I have been trying to figure out how to make what I thought would be a simple kernel to take the average of the values in a 2d matrix, but I am having some issues getting my thought process straight on it.
According to my deviceQuery output, my GPU has 16MP, 32cores/mp, blocks max is 1024x1024x64 and I have a max threads/block=1024.
So, I am working on processings some large images. Maybe 5000px x 3500px or something like that. One of my kernels is taking an average of some values across all pixels in the image.
The existing code has the images stored as a 2D array [rows][cols]. So that kernel, in C, looks like you'd expect, wtih a loop over rows, and a loop over cols, with the calculation in the middle.
So how do I set up the dimension calculation portion of this code in CUDA? I have looked at the reduction code int he SDK, but that is for a single dimension array. It doesnt have any mention of how to set up number of blocks and threads for when you have soemthing 2D.

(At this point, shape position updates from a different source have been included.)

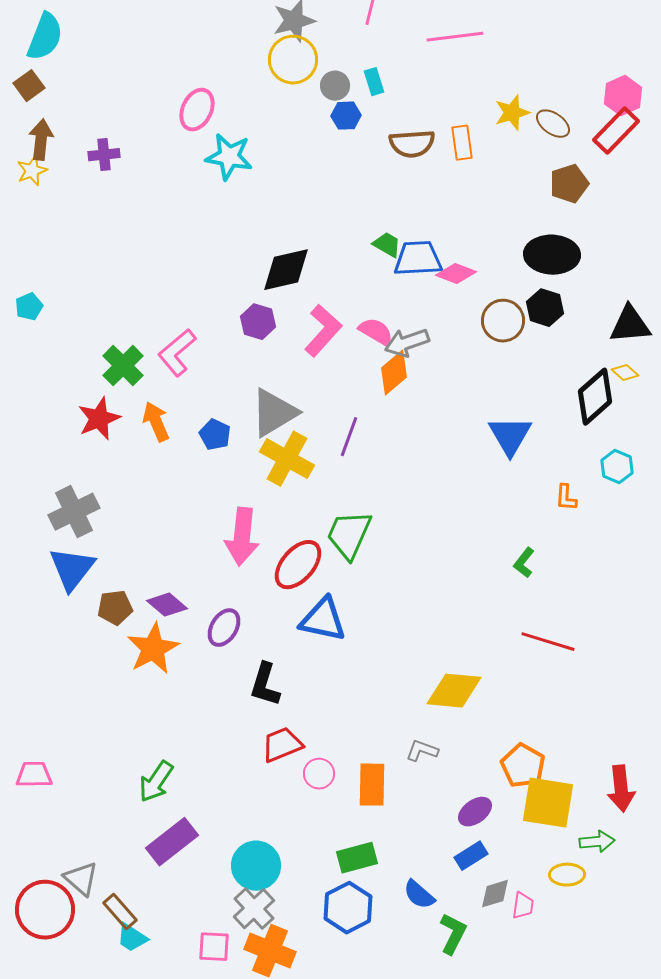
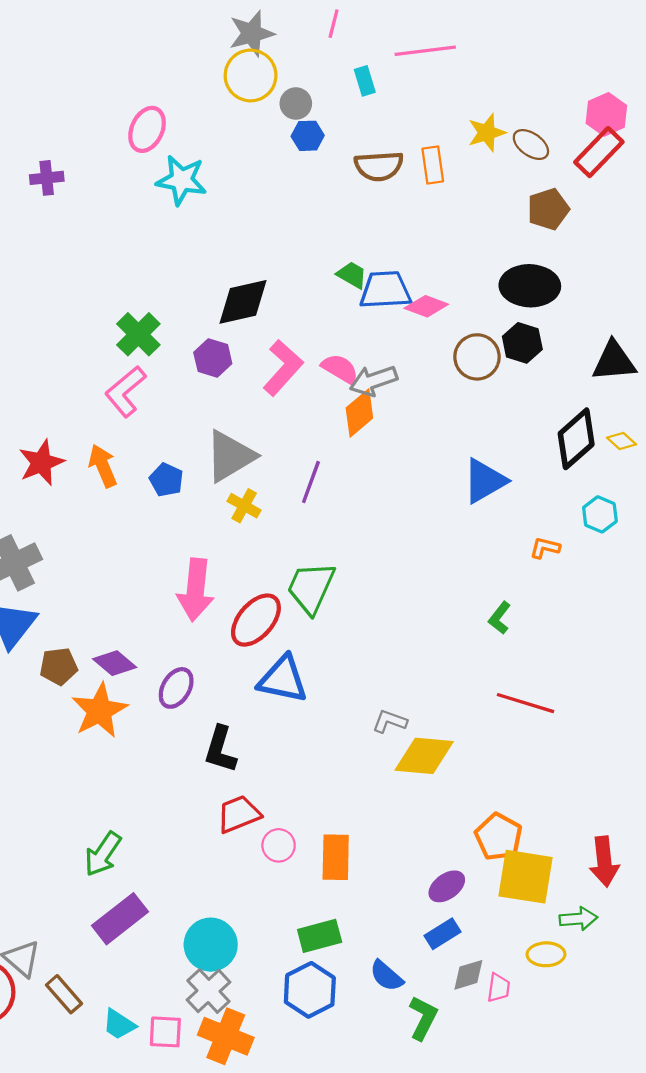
cyan rectangle: (374, 82) -> (365, 81), moved
green cross: (123, 366) -> (138, 334), moved
yellow diamond: (625, 373) -> (621, 441), moved
blue triangle: (510, 436) -> (485, 481), turned 30
yellow cross: (287, 459) -> (244, 506), size x0.6
orange L-shape: (566, 498) -> (545, 548), turned 100
gray L-shape: (422, 751) -> (390, 721), moved
cyan trapezoid: (132, 938) -> (119, 1024), moved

I am thinking I'd actually need to set it up like so, and this is where I'd like someone to chime in and help:
num_threads=1024;
blocksX = num_cols/sqrt(num_threads);
blocksY = num_rows/sqrt(num_threads);
num_blocks = (num_rows*num_cols)/(blocksX*blocksY);
dim3 dimBlock(blocksX, blocksY, 1);
dim3 dimGrid(num_blocks, 1, 1);
Does this seem to make sense for the setup?
And then in the kernel, to work on a particular row or column, i'd have to use
rowidx = (blockIdx.x*blockDim.x)+threadId.x colidx = (blockIdx.y*blockDim.y)+threadId.y
At least I think that would work for getting a row and column.
How would I then access that particular row r and column c in the kernel? In the cuda programming guide I found the following code:
// Host code int width = 64, height = 64;
float* devPtr; size_t pitch;
cudaMallocPitch(&devPtr, &pitch, width * sizeof(float), height);
MyKernel<<<100, 512>>>(devPtr, pitch, width, height);
// Device code __global__ void MyKernel(float* devPtr, size_t pitch, int width, int height)
{
for (int r = 0; r < height; ++r)
{
float* row = (float*)((char*)devPtr + r * pitch);
for (int c = 0; c < width; ++c)
{
float element = row[c];
}
}
}
Which looks similar to how you'd use malloc in C to declare a 2D array, but it doesnt have any mention of accessing that array in your own kernel. I guess in my code, I will use that cudaMallocPitch call, and then perform a memcpy to get my data into the 2D array on the device?
Any tips appreciated! Thanks!